They said the dogs that were once in the back dog run are now missing and they will not tell police where the dogs are, so the police can not do further testing.

Please add to this if you saw the story.


----------



## ProudBFan (Apr 29, 2003)

Didn't hear the report.

Wouldn't surprise me, though.

PBF


----------



## handclap problematic (Nov 6, 2003)

This is pretty bad news.
I think we should hold a predictions game on who is involved and the winner gets tickets or something.....well at least some tickets to the trials. I say Zach and Darius just so it really ruins our future. What do we do if a couple members of our core are also involved? What if they just watched but didn't participate? I know that is a crime probably also, but are there different penalties for that as far as our organization is concerned? This is something that could hang over this team for quite some time. Where is Mixum with some gloom and doom predictions? I want to hear them. Let's hope that more information is not found.
Prunetang


----------



## ProudBFan (Apr 29, 2003)

> Originally posted by <b>Prunetang</b>!
> This is pretty bad news.
> I think we should hold a predictions game on who is involved and the winner gets tickets or something.....well at least some tickets to the trials. I say Zach and Darius just so it really ruins our future. What do we do if a couple members of our core are also involved? What if they just watched but didn't participate? I know that is a crime probably also, but are there different penalties for that as far as our organization is concerned? This is something that could hang over this team for quite some time. Where is Mixum with some gloom and doom predictions? I want to hear them. Let's hope that more information is not found.
> Prunetang


Nah, let's hope they find all there is to find, but that they find it quickly so they can either proceed with charges or drop the case... and we can all get back to basketball... hopefully for good.

PBF


----------



## trifecta (Oct 10, 2002)

#26. The Blazer players shall attend illegal dog fights to show community involvement.


----------



## B_&_B (Feb 19, 2004)

I think I remember someone posted (in the Q.Woods thread about this) that watching dog fights is not a crime. I hope thats true... but either way, this doesnt look good. I hope some details are released soon.


----------



## ProudBFan (Apr 29, 2003)

> Originally posted by <b>trifecta</b>!
> #26. The Blazer players shall attend illegal dog fights to show community involvement.


HILARIOUS, trifecta!

:rofl:

PBF


----------



## ProudBFan (Apr 29, 2003)

Here's the link to the story.

They're just asking for anyone with knowledge of other Blazers participating to contact the investigators. The story doesn't say whether they suspect it, but I gotta think that they wouldn't ask the public for info about it if they didn't suspect something.

PBF


----------



## Scout226 (Sep 17, 2003)

> PORTLAND, Ore. - KATU News has learned that detectives want to know if any Portland *Train* Blazer players, including Qyntel Woods, have attended illegal dog fights.

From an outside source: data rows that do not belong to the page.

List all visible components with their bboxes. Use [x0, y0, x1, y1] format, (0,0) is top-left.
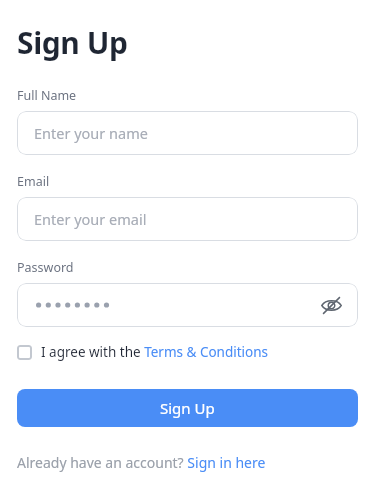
button[interactable]: Enter your name	[17, 111, 358, 155]
staticText: Email	[17, 173, 50, 190]
staticText: Sign Up	[17, 22, 128, 63]
button[interactable]: Sign Up	[17, 389, 358, 427]
staticText: Already have an account? Sign in here	[17, 453, 266, 472]
button[interactable]: Show password	[17, 283, 358, 327]
staticText: Full Name	[17, 87, 77, 104]
button[interactable]: Already have an account? Sign in here	[17, 453, 266, 472]
button[interactable]: Enter your email	[17, 197, 358, 241]
staticText: I agree with the Terms & Conditions	[41, 343, 269, 361]
staticText: Sign Up	[160, 398, 215, 418]
button[interactable]: I agree with the Terms & Conditions	[17, 341, 269, 363]
staticText: Password	[17, 259, 74, 276]
staticText: Enter your name	[34, 123, 148, 143]
staticText: Enter your email	[34, 209, 147, 229]
button[interactable]: Show password	[316, 290, 346, 320]
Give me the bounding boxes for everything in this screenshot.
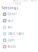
staticText: Settings: [1, 5, 18, 10]
button[interactable]: Light: [0, 37, 38, 44]
button[interactable]: Gener: [0, 11, 38, 18]
staticText: Gener: [8, 12, 16, 16]
button[interactable]: Wi-Fi: [0, 18, 38, 24]
staticText: Mon 3 Jun Wi-Fi 100%: [13, 0, 38, 6]
button[interactable]: Shortc: [0, 44, 38, 50]
staticText: Shortc: [8, 45, 16, 48]
staticText: Wi-Fi: [8, 19, 14, 22]
staticText: Sou: [8, 26, 12, 29]
button[interactable]: USB-C Cable: [0, 30, 38, 37]
staticText: USB-C Cable: [8, 32, 24, 36]
staticText: Light: [8, 38, 14, 42]
button[interactable]: Sou: [0, 24, 38, 30]
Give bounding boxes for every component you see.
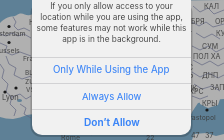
button[interactable]: Always Allow [32,83,191,109]
staticText: Don’t Allow [84,116,140,128]
staticText: sterdam [0,29,26,37]
staticText: ZÜ [25,78,35,86]
staticText: ПОЛ ХА [193,52,221,60]
staticText: БРЯ [191,17,205,25]
staticText: ОР [215,17,224,25]
staticText: КУ [216,29,224,37]
staticText: Only While Using the App [53,64,170,76]
staticText: 22 [146,133,155,140]
staticText: Lyon [2,93,19,102]
staticText: СУМ [202,42,219,50]
staticText: Fran [23,54,38,62]
staticText: If you only allow access to your locatio… [36,1,187,44]
button[interactable]: Only While Using the App [32,57,191,83]
staticText: ussels [0,46,20,54]
staticText: ИК [187,84,198,92]
staticText: С [188,63,194,71]
staticText: ДНП [202,71,219,79]
staticText: Always Allow [82,91,142,102]
staticText: КРЫ [202,99,218,107]
staticText: vastopol [188,113,216,121]
staticText: Rome [61,133,80,140]
staticText: H [29,18,35,27]
staticText: Г [188,30,193,38]
staticText: VS [26,86,35,94]
staticText: ЗАП [210,83,224,91]
staticText: Р [189,73,194,81]
staticText: 37 [205,131,214,139]
button[interactable]: Don’t Allow [32,109,191,135]
staticText: КАЛ [204,2,220,10]
staticText: BL [25,69,34,77]
staticText: ХРС [189,87,204,95]
staticText: 47 [191,131,200,139]
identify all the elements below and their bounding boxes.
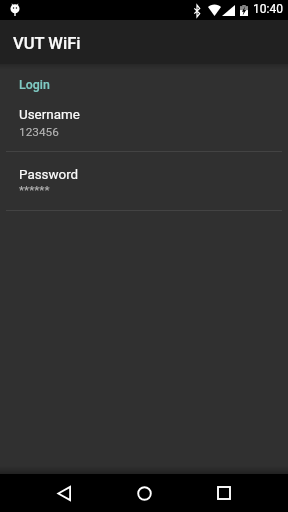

I wasn't aware of the team name change. Is that so "Jail Blazers" will not ryme with Train Blazers? :rofl:


----------



## CelticPagan (Aug 23, 2004)

WHO CARES!!! They fought dogs, get over it!! How many guys on this board support actual humans going to war to kill eachother...does that make you too repugnant to be on this board?

Do we want 12 little Jesus' on the Blazers?


----------



## Reep (Jun 4, 2003)

> Originally posted by <b>CelticPagan</b>!
> WHO CARES!!! They fought dogs, get over it!! How many guys on this board support actual humans going to war to kill eachother...does that make you too repugnant to be on this board?


Hmmm. Dogs ripping each other apart for no purpose other than gross fascination of those watching compared to brave armed forces personnel fighting for the freedom of others, some of whom are under the danger of being extinguished by a sociopathic dictator. Yeah, that's pretty much apples and apples. 



> Do we want 12 little Jesus' on the Blazers?


Don't knock it until you've seen it. One Jesus did some pretty amazing things. What could twelve do?


----------



## Playmaker0017 (Feb 13, 2004)

> Originally posted by <b>Reep</b>!
> Don't knock it until you've seen it. One Jesus did some pretty amazing things. What could twelve do?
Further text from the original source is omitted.